Linear Programming (LP)

The main feature of a linear programming problem (LPP) is that all functions involved, the objective function and those expressing the constraints, must be linear. The appereance of a single nonlinear function anywhere, suffices to reject the problem as an LPP.

The definition of an LPP is expected in General Form:

\begin{eqnarray} & minimize \quad &cx = \, \sum_i c_i x_i \\ & subject \, to \quad & \nonumber \\ && \sum_i a_{ji} \,x_i \,\leq\, b_j, \qquad j = 1, \ldots, p, \\ && \sum_i a_{ji} \,x_i \,\geq\, b_j, \qquad j = p+1, \ldots, q, \\ && \sum_i a_{ji} \,x_i \,=\, b_j, \qquad j = q+1, \ldots, m, \end{eqnarray}

where \(c_i, b_i\), and \(a_{ji}\) are the data of the problem.

class sigmaepsilon.math.optimize.LinearProgrammingProblem(obj: Function, constraints: Sequence[Relation], *, variables: Sequence[Symbol] | None = None, bounds: tuple[int | float | None, int | float | None] | Sequence[tuple[int | float | None, int | float | None]] = (0, None), integrality: Iterable[int] | int = None, sparsify: bool = True)

A class to solve linear programming problems [1]. It uses the scipy.optimize.linprog() function as a solver [2], which eventually calls into the HIGHS solver [3].

To define the objective and the constraints, you can use the Function, Relation, Equality and InEquality classes. These are able to understand SymPy expressions and strings, giving you the flexibility in defining the problem.

Parameters:

• obj (Function) – The objective function.

• constraints (Sequence[Relation]) – The constraints.

• variables (Sequence[Symbol], Optional) – The variables of the problem. The variables must be provided for symbolic functions to guarantee that the order of the variables is consistent with the symbolic functions that make up the problem.

• bounds (BoundsLike, Optional) – See the bounds parameter in scipy.optimize.linprog for more details.

• integrality (Iterable[int] | int, Optional) – See the integrality parameter in scipy.optimize.linprog for more details.

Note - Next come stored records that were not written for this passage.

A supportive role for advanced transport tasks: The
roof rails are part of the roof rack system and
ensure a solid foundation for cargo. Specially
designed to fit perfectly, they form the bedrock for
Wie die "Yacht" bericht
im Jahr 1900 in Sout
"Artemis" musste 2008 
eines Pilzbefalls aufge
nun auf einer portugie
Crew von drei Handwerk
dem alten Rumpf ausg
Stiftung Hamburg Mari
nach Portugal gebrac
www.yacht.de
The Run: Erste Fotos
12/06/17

• sparsify (bool, Optional) – If True, the constraint matrices will be converted to sparse format before passing them to the solver. This can improve performance for large problems with many zero coefficients. Default is True.

See also

Function, Relation, Equality, InEquality

Examples

The following example solves a problem with a unique solution.

\[\begin{split}\begin{eqnarray} & minimize& \quad 3 x_1 + x_2 + 9 x_3 + x_4 \\ & subject \, to& & \nonumber\\ & & x_1 + 2 x_3 + x_4 \,=\, 4, \\ & & x_2 + x_3 - x_4 \,=\, 2, \\ & & x_i \,\geq\, \, 0, \qquad i=1, \ldots, 4. \end{eqnarray}\end{split}\]

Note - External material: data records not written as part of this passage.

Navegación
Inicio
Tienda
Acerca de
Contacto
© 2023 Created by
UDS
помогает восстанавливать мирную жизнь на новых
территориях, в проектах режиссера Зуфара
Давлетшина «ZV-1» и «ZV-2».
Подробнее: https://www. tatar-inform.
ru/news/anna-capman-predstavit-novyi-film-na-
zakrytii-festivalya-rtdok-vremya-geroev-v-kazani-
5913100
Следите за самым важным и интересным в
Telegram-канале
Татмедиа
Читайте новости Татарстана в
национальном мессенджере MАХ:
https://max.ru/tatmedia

>>> from sigmaepsilon.math.optimize import LinearProgrammingProblem as LPP
>>> from sigmaepsilon.math.function import Function, Relation
>>> import sympy as sy
>>>
>>> x1, x2, x3, x4 = variables = sy.symbols('x1:5')
>>> obj = Function(3*x1 + 9*x3 + x2 + x4, variables=variables)
>>> eq1 = Relation(x1 + 2*x3 + x4 - 4, variables=variables)
>>> eq2 = Relation(x2 + x3 - x4 - 2, variables=variables)
>>>
>>> bounds = [(0, None), (0, None), (0, None), (0, None)]
>>> problem = LPP(obj, [eq1, eq2], variables=variables, bounds=bounds)
>>> problem.solve().x
array([0., 6., 0., 4.])

In this example, bounds could have been specified as bounds=(0, None) as well, since all variables have the same bound.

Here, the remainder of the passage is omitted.